On Becoming a Mother
How does one realize they have become an adult? This is a serious question because sometimes I still wonder if I really have become an adult already (less and less so, but once in a while). Next week, I will be turning 37 and I think that is why my mind is steering me towards a lot of self-reflection lately. 37 is just another number, but it sounds so far from 30, so near 40, and yet ages from 60. This is my middle life, beginning. And I have been blessed that I am a wife and a mother - two things I wasn’t sure I was going to be, back when I was in my 20s. But here we are!
As I near my 40s, I find myself taking stock of who I am and who I have been. Always just Olivia, but never quite the same. People are like rivers that way. They may stay exactly where they are, but never the same as the waters passing through it only pass once. I was shy Olivia before I became the angsty Olivia, who then gave way to the intellectual snob but softened to just a nerdy and world-curious young adult. I traveled and I met people from all walks of life and got good at a few things and gave up on other impractical things (like my imagined skills in singing and dolphin training). Then I fell in love which colored my world rose pink, then quite unexpectedly, I became a mother. My rose pink world faded as new colors burst through my world. They were intense and sharp colors, not all of them to my liking, but there they were.

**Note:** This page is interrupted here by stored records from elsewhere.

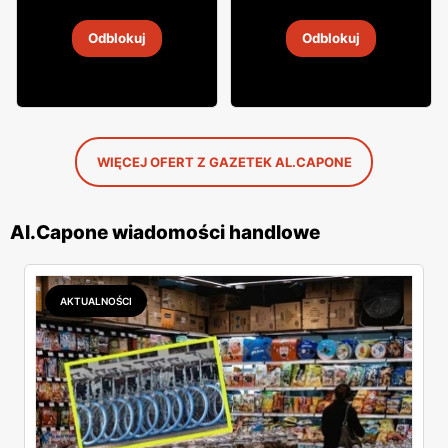
Rum SBS
Rum Dictador
Odblokuj
Odblokuj
5 lip
-
9 sie 2026
5 lip
-
9 sie 2026
WIĘCEJ OFERT Z GAZETEK AL.CAPONE
Al.Capone wiadomości handlowe
AKTUALNOŚCI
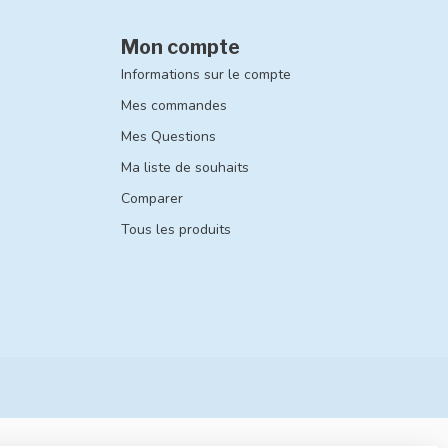
Mon compte
Informations sur le compte
Mes commandes
Mes Questions
Ma liste de souhaits
Comparer
Tous les produits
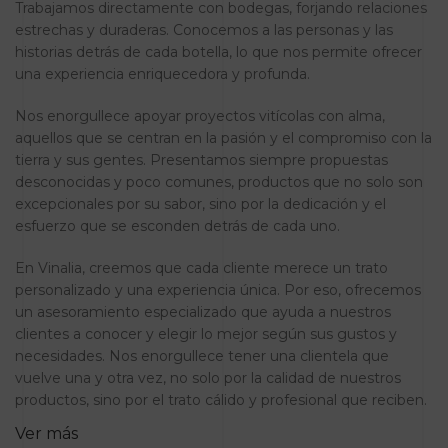
Trabajamos directamente con bodegas, forjando relaciones
estrechas y duraderas. Conocemos a las personas y las
historias detrás de cada botella, lo que nos permite ofrecer
una experiencia enriquecedora y profunda.
Nos enorgullece apoyar proyectos vitícolas con alma,
aquellos que se centran en la pasión y el compromiso con la
tierra y sus gentes. Presentamos siempre propuestas
desconocidas y poco comunes, productos que no solo son
excepcionales por su sabor, sino por la dedicación y el
esfuerzo que se esconden detrás de cada uno.
En Vinalia, creemos que cada cliente merece un trato
personalizado y una experiencia única. Por eso, ofrecemos
un asesoramiento especializado que ayuda a nuestros
clientes a conocer y elegir lo mejor según sus gustos y
necesidades. Nos enorgullece tener una clientela que
vuelve una y otra vez, no solo por la calidad de nuestros
productos, sino por el trato cálido y profesional que reciben.
Ver más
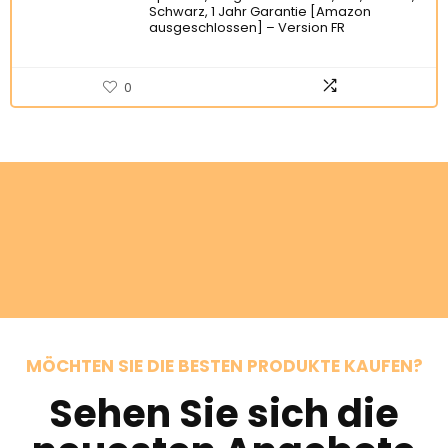
Schwarz, 1 Jahr Garantie [Amazon
ausgeschlossen] – Version FR
0
MÖCHTEN SIE DIE BESTEN PRODUKTE KAUFEN?
Sehen Sie sich die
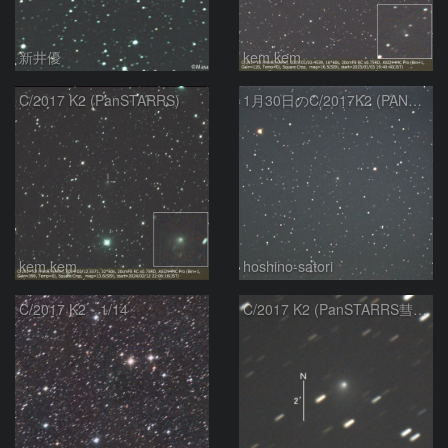
新井優
kem.kem
C/2017 K2 (PanSTARRS)
1月30日のC/2017K2 (PANSTARRS)
kem.kem
hoshino-satori
C/2017 K2 1/14
C/2017 K2 (PanSTARRS彗星)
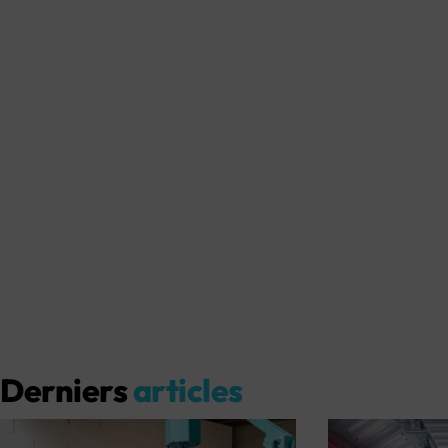
Derniers
articles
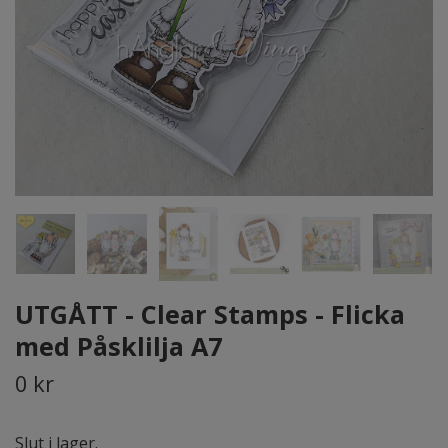
UTGÅTT - Clear Stamps - Flicka
med Påsklilja A7
0 kr
Slut i lager.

And now my question has changed. When did you realize you were a mother? Because for me, it wasn’t when I was pregnant. It wasn’t when I was puking my guts out, or spending months on my back trying to avoid a miscarriage. It wasn’t approximately 7pm of February 27, 2016 when my son arrived in the outside world and I held him in my arms. It wasn’t the moment my husband and I nervously stepped out of the wings of St. Luke’s with the full knowledge we are now responsible for the survival of a mewling. It still didn’t click even when I was feeding him from my breasts and changing poopy diapers. Don’t get me wrong, my brains knew I am a mother. My body is definitely aware it has given birth and have become worse for wear. But a mother-Mother who is like my Mother --- Me? It took a while. And even when it finally did, it took a while for it to settle in. I learned that knowing and fulfilling your responsibilities as a mother is just a small part of Motherhood. Although the responsibilities are hard it can be done on auto-pilot if needed. Yes, I am talking about all the lovely mothers out there changing peed-on bedsheets at 2am the world over. But something else inside has to change to be a good Mom. A part of you as a woman quiets down because the part that has to mother is just so freaking type A and there’s no space for someone else. Then, a couple years down the road, you are screaming to get those other parts back because you just know in your bones, your mind will disintegrate if you stay one more minute without those essential parts of yourself. Other experienced mothers have told you, don’t lose yourself. But there’s no signage, is there, when you are about to pass the boundaries? I can’t help but wonder if not all mothers have at one point lost themselves. Because it is really hard to contain the important bits of you together when you are trying to raise another human being. There were days I was literally hugging myself just to help me imagine my parts haven’t floated away altogether. Now I get it where the phrase “Keep it together” came from. So here I am.
A week before my birthday, I realize this is my time to consolidate myself. Not young anymore, but not yet too old either. I can feel the ache in my bones already, but I can also feel that I now own the space I occupy in the universe. This Olivia is not the same Olivia last year, but nor is she the Olivia next year. Because that Olivia will hopefully be a bit more wiser, a little more light-hearted, and a whole lot better as a mother, a wife, a person, a soul.